La queue du cheval de Saul de Tarse

Eka Abassi

Un jour un homme se réveilla sans nez. Il ne s’en rendit compte qu’au moment de se brosser les dents devant le miroir au dessus de son lavabo. Il tomba sur le carrelage froid de sa salle de bains suffoquant. Sans nez pouvait-il respirer ? Non. Il allait donc mourir là dans son pyjama bleu et resterait pour ceux qui trouveraient son corps froid sans narines, une énigme.

Il soupira, en se disant soulagé qu’en tout les cas étant mort il n’aurait pas à subir l’humiliation d’être un phénomène de cirque scruté par des foules immenses, ou un cas de laboratoire, disséqué par des savants en quête de gloire.

Il passa la main sur la surface lisse qui encore hier après sa lecture du soir accueillait un nez tout à fait normal et portant ses lunettes en écailles noires. Il avait lu se rappelait il maintenant L’écurie du cheval de Saul de Tarse.

A peine avait-il eu cette pensée qu’à la place laissée vide par son nez disparu, il pu avec la main découvrir un autre organe bien plus terrible encore qu’un nez absent : la queue du cheval de Saul de Tarse. Il se précipita dans sa salle de bain pour scruter son visage dans le miroir et tenter de cerner le cauchemar duquel il s’acharnait à ne pas se réveiller.

« Certes même sans nez »… Sa femme défunte, il en était sur, aurait eu ces mots sans même un regard sur son visage affublé d’une queue de cheval, … « certes même sans nez tu peux encore te réjouir te voilà bien vivant. Tu respires ». Il se tenait en effet debout devant le miroir de son lavabo et l’air entrait et sortait de ses poumons. Il n’aurait su dire comment mais il le voyait bien au mouvement saccadé que faisait sa poitrine saisie d’angoisse et de terreur que l’air rentrait et sortait de son corps et qu’en l’occurrence, il respirait.

La voix de sa femme toujours dans sa tête, l’homme qui a la place du nez avait la queue du cheval de Saul de Tarse au milieu du visage, mis comme le lui intimait la voix acariâtre son épouse défunte son cache nez et se rendit chez son docteur.

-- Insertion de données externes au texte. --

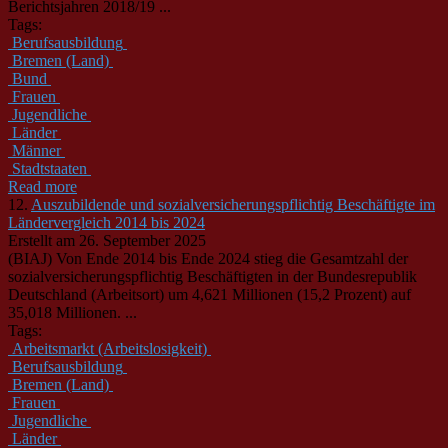
Berichtsjahren 2018/19 ...
Tags:
Berufsausbildung
Bremen (Land)
Bund
Frauen
Jugendliche
Länder
Männer
Stadtstaaten
Read more
12.
Auszubildende und sozialversicherungspflichtig Beschäftigte im
Ländervergleich 2014 bis 2024
Erstellt am 26. September 2025
(BIAJ) Von Ende 2014 bis Ende 2024 stieg die Gesamtzahl der
sozialversicherungspflichtig Beschäftigten in der Bundesrepublik
Deutschland (Arbeitsort) um 4,621 Millionen (15,2 Prozent) auf
35,018 Millionen. ...
Tags:
Arbeitsmarkt (Arbeitslosigkeit)
Berufsausbildung
Bremen (Land)
Frauen
Jugendliche
Länder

Il passa devant le boulanger, la pharmacienne, et le vendeur de journaux, avec un signe de la main pour tous et pressant le pas pour ne pas répondre à la question que tous sans doute se posaient : pourquoi monsieur D… portait-il un cache nez en plein juillet ?

Arrivé chez son docteur il dû attendre de longues heures. La salle d’attente était pourtant vide. La secrétaire muette lui avait indiqué où s’asseoir et il avait attendu.

Le docteur ne vint jamais. La secrétaire s’en alla quand son heure fut arrivée. Ignorant M D… et le cache nez qu’il n’avait pas enlevé.

M D… fini par se résoudre à ouvrir la porte du cabinet du docteur et là il vi allongé sur la table de consultation le cheval de Paul de Tarse qui en guise de queue avait son nez.

Le docteur en le voyant poussa un soupir de soulagement et di:

voilà que tout peut enfin rentrer dans l’ordre. Vous me direz lequel des deux a eu l’idée de ce sortilège.